History of unannounced changes to the DNS core

Try to match the quotes up with the actions.

  Postel gave no prior notification that the test would take place, a
  fact that drew criticism.

  "It's caused a good deal of uncertainty and perceived instability in
  the system," said Chris Clough, a spokesman for Network
  Solutions, which operates under a contract with the National
  Science Foundation. "It's a concern about who can authorize
  changes over the infrastructure and traffic patterns of the Internet."
  - Associated Press, February 4 1998

  "We're very concerned," Becky Burr, administrator with the Commerce
  Department, said Tuesday. "This was undertaken without consultation
  with the United States government."

  People trying to visit the popular Internic directory which checks
  the availability of a new Web address are unexpectedly being swept
  automatically instead to the home page for Network Solutions Inc., which
  offers to register Internet addresses with the com, net or org suffixes
  for $119.
  - Associated Press, March 24 1999

  NSI, naturally, has a different point of view.
  "The registry information is our proprietary information." says NSI
  spokesman Chris Clough. "We've been providing it free to the community,
  but under the contract, all of the intellectual property gathered
  through the InterNIC process is our proprietary information."
  - ABC News, March 7 1999

*raises his hand and shakes it wildly* oh oh oh! me me me!

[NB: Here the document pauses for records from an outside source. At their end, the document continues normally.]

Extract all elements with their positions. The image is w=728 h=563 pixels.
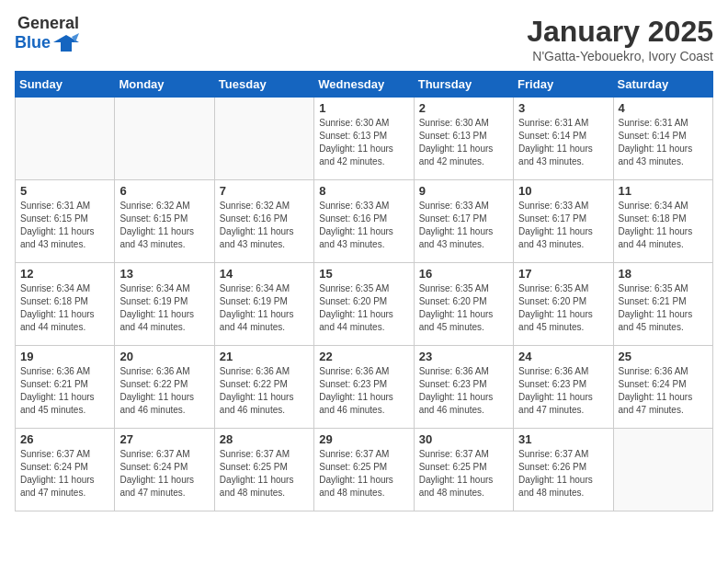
- calendar-cell: 29Sunrise: 6:37 AM Sunset: 6:25 PM Dayli…: [314, 429, 414, 511]
- calendar-cell: 9Sunrise: 6:33 AM Sunset: 6:17 PM Daylig…: [414, 180, 513, 263]
- day-number: 17: [518, 267, 608, 281]
- logo: General Blue: [15, 15, 79, 53]
- day-number: 3: [518, 101, 608, 115]
- weekday-header-wednesday: Wednesday: [314, 72, 414, 98]
- day-info: Sunrise: 6:35 AM Sunset: 6:20 PM Dayligh…: [319, 282, 408, 334]
- day-number: 2: [419, 101, 508, 115]
- calendar-cell: 19Sunrise: 6:36 AM Sunset: 6:21 PM Dayli…: [16, 346, 115, 429]
- calendar-cell: 11Sunrise: 6:34 AM Sunset: 6:18 PM Dayli…: [613, 180, 712, 263]
- calendar-cell: 12Sunrise: 6:34 AM Sunset: 6:18 PM Dayli…: [16, 263, 115, 346]
- day-info: Sunrise: 6:30 AM Sunset: 6:13 PM Dayligh…: [319, 117, 408, 168]
- day-info: Sunrise: 6:33 AM Sunset: 6:17 PM Dayligh…: [419, 200, 508, 251]
- calendar-cell: 2Sunrise: 6:30 AM Sunset: 6:13 PM Daylig…: [414, 98, 513, 180]
- day-info: Sunrise: 6:36 AM Sunset: 6:23 PM Dayligh…: [419, 365, 508, 417]
- day-number: 26: [20, 432, 109, 446]
- calendar-cell: [214, 98, 313, 180]
- calendar-cell: 5Sunrise: 6:31 AM Sunset: 6:15 PM Daylig…: [16, 180, 115, 263]
- day-number: 9: [419, 184, 508, 198]
- calendar-cell: 3Sunrise: 6:31 AM Sunset: 6:14 PM Daylig…: [514, 98, 613, 180]
- calendar-cell: 16Sunrise: 6:35 AM Sunset: 6:20 PM Dayli…: [414, 263, 513, 346]
- calendar-subtitle: N'Gatta-Yebouekro, Ivory Coast: [527, 49, 713, 63]
- calendar-cell: 17Sunrise: 6:35 AM Sunset: 6:20 PM Dayli…: [514, 263, 613, 346]
- day-info: Sunrise: 6:36 AM Sunset: 6:23 PM Dayligh…: [518, 365, 608, 417]
- calendar-cell: 1Sunrise: 6:30 AM Sunset: 6:13 PM Daylig…: [314, 98, 414, 180]
- calendar-cell: 30Sunrise: 6:37 AM Sunset: 6:25 PM Dayli…: [414, 429, 513, 511]
- calendar-week-2: 5Sunrise: 6:31 AM Sunset: 6:15 PM Daylig…: [16, 180, 713, 263]
- weekday-header-saturday: Saturday: [613, 72, 712, 98]
- day-info: Sunrise: 6:37 AM Sunset: 6:25 PM Dayligh…: [419, 448, 508, 500]
- day-info: Sunrise: 6:37 AM Sunset: 6:25 PM Dayligh…: [220, 448, 309, 500]
- day-info: Sunrise: 6:31 AM Sunset: 6:15 PM Dayligh…: [20, 200, 109, 251]
- day-number: 16: [419, 267, 508, 281]
- day-number: 20: [119, 350, 209, 363]
- calendar-cell: [115, 98, 214, 180]
- day-info: Sunrise: 6:34 AM Sunset: 6:18 PM Dayligh…: [20, 282, 109, 334]
- calendar-week-4: 19Sunrise: 6:36 AM Sunset: 6:21 PM Dayli…: [16, 346, 713, 429]
- day-number: 12: [20, 267, 109, 281]
- calendar-week-3: 12Sunrise: 6:34 AM Sunset: 6:18 PM Dayli…: [16, 263, 713, 346]
- day-info: Sunrise: 6:36 AM Sunset: 6:24 PM Dayligh…: [619, 365, 708, 417]
- day-number: 4: [619, 101, 708, 115]
- calendar-cell: 14Sunrise: 6:34 AM Sunset: 6:19 PM Dayli…: [214, 263, 313, 346]
- day-info: Sunrise: 6:35 AM Sunset: 6:20 PM Dayligh…: [419, 282, 508, 334]
- day-number: 1: [319, 101, 408, 115]
- day-number: 15: [319, 267, 408, 281]
- day-number: 18: [619, 267, 708, 281]
- calendar-cell: 21Sunrise: 6:36 AM Sunset: 6:22 PM Dayli…: [214, 346, 313, 429]
- day-info: Sunrise: 6:36 AM Sunset: 6:21 PM Dayligh…: [20, 365, 109, 417]
- day-info: Sunrise: 6:36 AM Sunset: 6:23 PM Dayligh…: [319, 365, 408, 417]
- day-info: Sunrise: 6:37 AM Sunset: 6:24 PM Dayligh…: [119, 448, 209, 500]
- logo-blue: Blue: [15, 34, 51, 52]
- day-number: 8: [319, 184, 408, 198]
- day-number: 30: [419, 432, 508, 446]
- day-number: 22: [319, 350, 408, 363]
- calendar-cell: 18Sunrise: 6:35 AM Sunset: 6:21 PM Dayli…: [613, 263, 712, 346]
- calendar-cell: 20Sunrise: 6:36 AM Sunset: 6:22 PM Dayli…: [115, 346, 214, 429]
- day-info: Sunrise: 6:37 AM Sunset: 6:25 PM Dayligh…: [319, 448, 408, 500]
- calendar-cell: 31Sunrise: 6:37 AM Sunset: 6:26 PM Dayli…: [514, 429, 613, 511]
- day-info: Sunrise: 6:36 AM Sunset: 6:22 PM Dayligh…: [220, 365, 309, 417]
- day-info: Sunrise: 6:37 AM Sunset: 6:24 PM Dayligh…: [20, 448, 109, 500]
- day-info: Sunrise: 6:37 AM Sunset: 6:26 PM Dayligh…: [518, 448, 608, 500]
- day-number: 14: [220, 267, 309, 281]
- calendar-cell: 15Sunrise: 6:35 AM Sunset: 6:20 PM Dayli…: [314, 263, 414, 346]
- day-number: 6: [119, 184, 209, 198]
- day-number: 23: [419, 350, 508, 363]
- day-info: Sunrise: 6:34 AM Sunset: 6:18 PM Dayligh…: [619, 200, 708, 251]
- day-info: Sunrise: 6:31 AM Sunset: 6:14 PM Dayligh…: [518, 117, 608, 168]
- calendar-cell: 25Sunrise: 6:36 AM Sunset: 6:24 PM Dayli…: [613, 346, 712, 429]
- day-number: 21: [220, 350, 309, 363]
- calendar-title: January 2025: [527, 15, 713, 49]
- calendar-week-1: 1Sunrise: 6:30 AM Sunset: 6:13 PM Daylig…: [16, 98, 713, 180]
- day-number: 31: [518, 432, 608, 446]
- calendar-header-row: SundayMondayTuesdayWednesdayThursdayFrid…: [16, 72, 713, 98]
- logo-bird-icon: [53, 33, 79, 53]
- day-number: 13: [119, 267, 209, 281]
- calendar-body: 1Sunrise: 6:30 AM Sunset: 6:13 PM Daylig…: [16, 98, 713, 511]
- calendar-cell: [16, 98, 115, 180]
- day-number: 27: [119, 432, 209, 446]
- day-number: 7: [220, 184, 309, 198]
- calendar-cell: [613, 429, 712, 511]
- weekday-header-monday: Monday: [115, 72, 214, 98]
- calendar-cell: 23Sunrise: 6:36 AM Sunset: 6:23 PM Dayli…: [414, 346, 513, 429]
- day-number: 24: [518, 350, 608, 363]
- day-info: Sunrise: 6:33 AM Sunset: 6:17 PM Dayligh…: [518, 200, 608, 251]
- day-number: 28: [220, 432, 309, 446]
- day-info: Sunrise: 6:30 AM Sunset: 6:13 PM Dayligh…: [419, 117, 508, 168]
- calendar-cell: 8Sunrise: 6:33 AM Sunset: 6:16 PM Daylig…: [314, 180, 414, 263]
- calendar-cell: 28Sunrise: 6:37 AM Sunset: 6:25 PM Dayli…: [214, 429, 313, 511]
- calendar-week-5: 26Sunrise: 6:37 AM Sunset: 6:24 PM Dayli…: [16, 429, 713, 511]
- logo-general: General: [17, 15, 79, 33]
- day-number: 11: [619, 184, 708, 198]
- day-info: Sunrise: 6:35 AM Sunset: 6:21 PM Dayligh…: [619, 282, 708, 334]
- weekday-header-thursday: Thursday: [414, 72, 513, 98]
- calendar-cell: 27Sunrise: 6:37 AM Sunset: 6:24 PM Dayli…: [115, 429, 214, 511]
- calendar-cell: 13Sunrise: 6:34 AM Sunset: 6:19 PM Dayli…: [115, 263, 214, 346]
- day-number: 19: [20, 350, 109, 363]
- calendar-cell: 24Sunrise: 6:36 AM Sunset: 6:23 PM Dayli…: [514, 346, 613, 429]
- day-number: 25: [619, 350, 708, 363]
- title-block: January 2025 N'Gatta-Yebouekro, Ivory Co…: [527, 15, 713, 63]
- day-number: 10: [518, 184, 608, 198]
- weekday-header-tuesday: Tuesday: [214, 72, 313, 98]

I remember this incident. I talked about it slightly in my SiteFinder

Network Solutions, in this classic move, decided, "What the hell do we need
Internic for! Why not just send people to our site to force them to go
through our bullshit to do even the most simple things! Lets not let them
get access to the control forms for their domains except through a pointless
looping process that makes no sense whatsoever. Oh. lets not forget to
extort as much money from people as we can!"

Oh, don't you love it? Its history repeating itself.